### RECORDS PROVIDED ###

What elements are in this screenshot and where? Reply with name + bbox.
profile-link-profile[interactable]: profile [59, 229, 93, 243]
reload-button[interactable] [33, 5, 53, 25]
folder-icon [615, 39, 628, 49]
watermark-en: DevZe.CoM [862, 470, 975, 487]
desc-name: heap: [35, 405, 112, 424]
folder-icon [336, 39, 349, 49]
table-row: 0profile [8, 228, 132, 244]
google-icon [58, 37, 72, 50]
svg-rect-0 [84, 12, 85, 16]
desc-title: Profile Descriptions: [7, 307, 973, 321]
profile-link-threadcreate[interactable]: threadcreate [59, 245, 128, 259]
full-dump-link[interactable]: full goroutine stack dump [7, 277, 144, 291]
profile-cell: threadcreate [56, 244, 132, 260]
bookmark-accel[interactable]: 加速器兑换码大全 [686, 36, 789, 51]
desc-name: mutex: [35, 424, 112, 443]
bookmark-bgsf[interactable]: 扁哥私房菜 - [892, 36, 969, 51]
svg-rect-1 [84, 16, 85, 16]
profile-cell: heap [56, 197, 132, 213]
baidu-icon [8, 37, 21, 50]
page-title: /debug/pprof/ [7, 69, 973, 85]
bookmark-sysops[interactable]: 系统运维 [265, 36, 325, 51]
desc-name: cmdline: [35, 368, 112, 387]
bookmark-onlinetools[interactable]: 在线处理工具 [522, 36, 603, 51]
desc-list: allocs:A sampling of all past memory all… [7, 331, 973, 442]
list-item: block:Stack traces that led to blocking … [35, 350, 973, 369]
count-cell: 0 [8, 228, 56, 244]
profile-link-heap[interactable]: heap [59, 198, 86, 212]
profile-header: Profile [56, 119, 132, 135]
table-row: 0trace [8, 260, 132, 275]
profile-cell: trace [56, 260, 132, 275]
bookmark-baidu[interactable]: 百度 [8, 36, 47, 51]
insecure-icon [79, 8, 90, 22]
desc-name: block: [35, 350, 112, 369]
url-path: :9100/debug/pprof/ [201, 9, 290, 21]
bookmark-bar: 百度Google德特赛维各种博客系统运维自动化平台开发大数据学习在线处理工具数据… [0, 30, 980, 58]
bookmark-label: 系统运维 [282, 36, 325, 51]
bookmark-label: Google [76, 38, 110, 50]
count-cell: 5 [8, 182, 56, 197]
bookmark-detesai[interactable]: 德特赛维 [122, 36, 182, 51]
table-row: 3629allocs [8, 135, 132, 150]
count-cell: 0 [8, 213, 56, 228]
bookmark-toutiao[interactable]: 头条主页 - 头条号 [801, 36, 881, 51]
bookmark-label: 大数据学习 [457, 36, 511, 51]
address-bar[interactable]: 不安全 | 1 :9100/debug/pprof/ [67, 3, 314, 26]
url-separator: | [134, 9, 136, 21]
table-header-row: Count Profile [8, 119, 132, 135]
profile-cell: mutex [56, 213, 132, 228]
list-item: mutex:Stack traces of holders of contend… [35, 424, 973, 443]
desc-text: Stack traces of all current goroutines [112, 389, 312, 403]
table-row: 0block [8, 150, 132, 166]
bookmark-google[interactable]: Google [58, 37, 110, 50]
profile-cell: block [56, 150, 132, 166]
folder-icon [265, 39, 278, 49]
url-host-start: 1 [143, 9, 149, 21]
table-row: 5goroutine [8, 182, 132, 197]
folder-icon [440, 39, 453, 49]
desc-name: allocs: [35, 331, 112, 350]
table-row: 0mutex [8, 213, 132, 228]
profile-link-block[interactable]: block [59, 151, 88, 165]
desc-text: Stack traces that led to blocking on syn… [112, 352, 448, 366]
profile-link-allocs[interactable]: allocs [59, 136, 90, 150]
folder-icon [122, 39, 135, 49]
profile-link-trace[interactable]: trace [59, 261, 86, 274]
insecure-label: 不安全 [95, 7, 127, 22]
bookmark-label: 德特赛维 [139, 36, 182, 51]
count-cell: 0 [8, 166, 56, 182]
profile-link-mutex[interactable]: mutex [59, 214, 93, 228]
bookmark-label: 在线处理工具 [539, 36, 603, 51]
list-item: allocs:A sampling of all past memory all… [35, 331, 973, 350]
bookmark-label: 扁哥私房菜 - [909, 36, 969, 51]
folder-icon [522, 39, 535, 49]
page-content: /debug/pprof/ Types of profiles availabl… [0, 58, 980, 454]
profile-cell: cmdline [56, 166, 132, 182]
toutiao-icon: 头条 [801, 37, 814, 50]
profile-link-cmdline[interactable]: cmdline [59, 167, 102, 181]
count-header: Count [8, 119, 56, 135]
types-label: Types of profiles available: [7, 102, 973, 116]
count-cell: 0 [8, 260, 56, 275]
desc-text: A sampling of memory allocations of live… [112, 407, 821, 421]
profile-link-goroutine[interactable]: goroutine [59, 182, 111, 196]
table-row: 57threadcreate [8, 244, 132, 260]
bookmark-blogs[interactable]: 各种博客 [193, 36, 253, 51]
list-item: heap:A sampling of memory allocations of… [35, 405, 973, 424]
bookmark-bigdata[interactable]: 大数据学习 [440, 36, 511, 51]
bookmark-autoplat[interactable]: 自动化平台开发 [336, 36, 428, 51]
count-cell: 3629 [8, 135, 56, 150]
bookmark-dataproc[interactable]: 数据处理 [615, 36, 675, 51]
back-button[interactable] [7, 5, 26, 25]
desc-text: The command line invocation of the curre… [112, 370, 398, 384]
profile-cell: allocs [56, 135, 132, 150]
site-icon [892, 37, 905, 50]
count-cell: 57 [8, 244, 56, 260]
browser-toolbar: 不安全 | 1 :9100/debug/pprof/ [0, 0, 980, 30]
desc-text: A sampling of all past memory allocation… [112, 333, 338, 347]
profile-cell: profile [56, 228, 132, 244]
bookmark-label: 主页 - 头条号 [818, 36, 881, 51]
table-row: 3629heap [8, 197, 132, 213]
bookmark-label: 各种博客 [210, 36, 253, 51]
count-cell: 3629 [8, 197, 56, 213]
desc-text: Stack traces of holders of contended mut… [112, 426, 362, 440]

###

Where does the word "past" show up in the material? Copy out each line that has it.

--- RESPONSE FOR THIS EXERCISE ---
desc-list: allocs:A sampling of all past memory all… [7, 331, 973, 442]
list-item: allocs:A sampling of all past memory all… [35, 331, 973, 350]
desc-text: A sampling of all past memory allocation… [112, 333, 338, 347]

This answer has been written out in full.